I take it in stride. I got peeved by the piss-poor uninvolved school manager who trashed me in a review full of hearsay and insinuation--I admit it. But the school getting shut down and re-opening needs to happen. What bugs me is the fact that the teachers take the blame for this failing school, which is built right in the middle of a run-down, bombed-out neighborhood on a fucking former cemetery. The school fails because 5 parents show up on conference day. The school fails because students who attack faculty are back in school the next day. The school fails because we are forced to teach to tests which don't measure education, they measure regurgitation. The school fails because the principal was fired last year and never replaced, and an unqualified nincompoop protege of that rightly shit-canned lunatic was allowed to step in and run the school all year in an "acting" capacity. One can't help but think the plan was to make sure the school failed this year.

But it's the teachers' fault--whatever. I went to the meeting actually viewing it as "expanded great options," meaning I can get the fuck out of dodge and go to a school where I can shine instead of languishing in some rat-hole. But then I sat at the meeting where many long-term staff with heavy investment in the community and school were obviously devestated at the prospect of getting transferred God knows where. They looked battered, defeated, panicked. It really pissed me off. They asked questions of the HR people whose response was a gazillion variations of "allow me to answer your question by not answering your question." Then I thought about my sixth graders and how hard I worked to forge relationships, and how I won't have the opportunity to choose to stay and work with them again next year, because only "up to" 50% of the staff will be asked to stay--after re-interviewing and going through the screening process decided upon by a third-party vendor hired by the City which is a totally unknown quantity at this point.

So I left the meeting and went to my conflict and crisis intervention training.

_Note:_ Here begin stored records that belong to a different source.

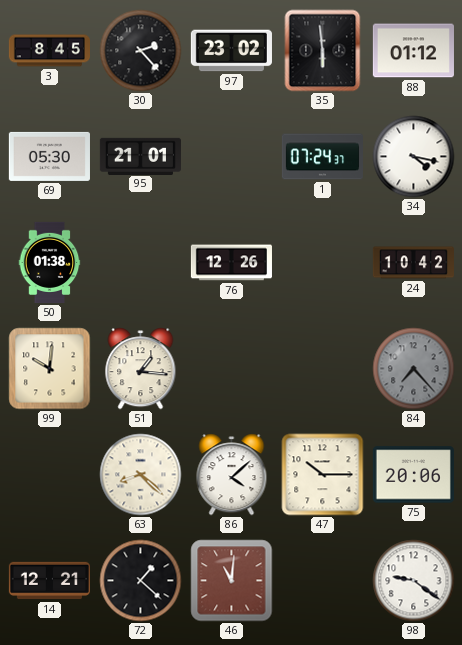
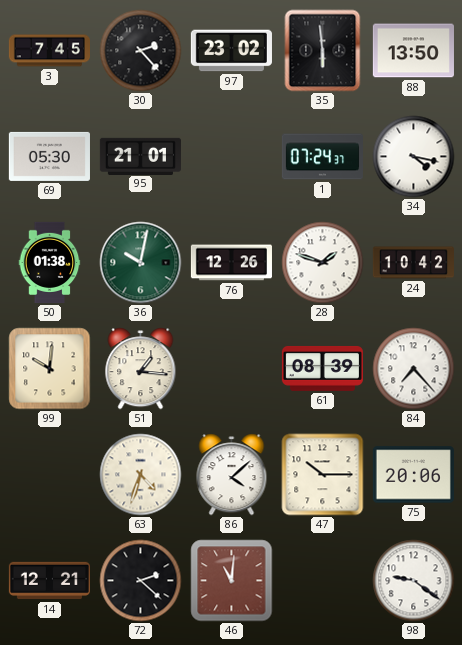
3: 8:45 -> 7:45
88: 01:12 -> 13:50
36: none -> 10:02
28: none -> 1:48
61: none -> 08:39
84 dial: grey -> white
63: 8:22 -> 4:33
72: 1:22 -> 2:22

Tomorrow night we learn grappling and restraint techniques; I wished I'd had them tonight.


Anonymous said...

Oooooohh boy. I am sorry to hear this!
:) jv

Anonymous said...

I just saw this on CNN.com:


thought you'd find it interesting

:) jv

Nyarlathotep said...

I bet there are some terrible teachers in that building--there are some terrible teachers at any school, even the best schools.

But teachers are not the main reason that school is struggling. The system is slow to react to the changing needs of the community. If most of the kids barely speak English, it's not the teachers fault that they are all English-speaking staff required to give these kids the same tests everyone else gets. Ridiculous. We need bilingual educators, and tests in Spanish for those kids. Who cares what language they speak and read so long as they demonstrate skill mastery? Give them a chance to learn English without requiring them to be fluent before they're taught. Argh.